DGL compatibility#
2025-11-10
9 min read time
Deep Graph Library (DGL) is an easy-to-use, high-performance, and scalable Python package for deep learning on graphs. DGL is framework agnostic, meaning that if a deep graph model is a component in an end-to-end application, the rest of the logic is implemented using PyTorch.
DGL provides a high-performance graph object that can reside on either CPUs or GPUs. It bundles structural data features for better control and provides a variety of functions for computing with graph objects, including efficient and customizable message passing primitives for Graph Neural Networks.
Support overview#
The ROCm-supported version of DGL is maintained in the official ROCm/dgl repository, which differs from the dmlc/dgl upstream repository.
To get started and install DGL on ROCm, use the prebuilt Docker images, which include ROCm, DGL, and all required dependencies.
See the ROCm DGL installation guide for installation and setup instructions.

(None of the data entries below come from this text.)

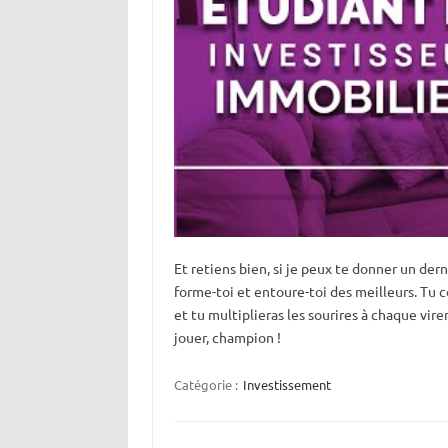
Et retiens bien, si je peux te donner un dern
forme-toi et entoure-toi des meilleurs. Tu c
et tu multiplieras les sourires à chaque vir
jouer, champion !
Catégorie :
Investissement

You can also consult the upstream Installation guide for additional context.
Version support#
DGL is supported on ROCm 7.0.0, ROCm 6.4.3, and ROCm 6.4.0.
Supported devices#
Officially Supported: AMD Instinct™ MI300X, MI250X
Use cases and recommendations#
DGL can be used for Graph Learning, and building popular graph models like GAT, GCN, and GraphSage. Using these models, a variety of use cases are supported:
Recommender systems
Network Optimization and Analysis
1D (Temporal) and 2D (Image) Classification
Drug Discovery
For use cases and recommendations, refer to the AMD ROCm blog, where you can search for DGL examples and best practices to optimize your workloads on AMD GPUs.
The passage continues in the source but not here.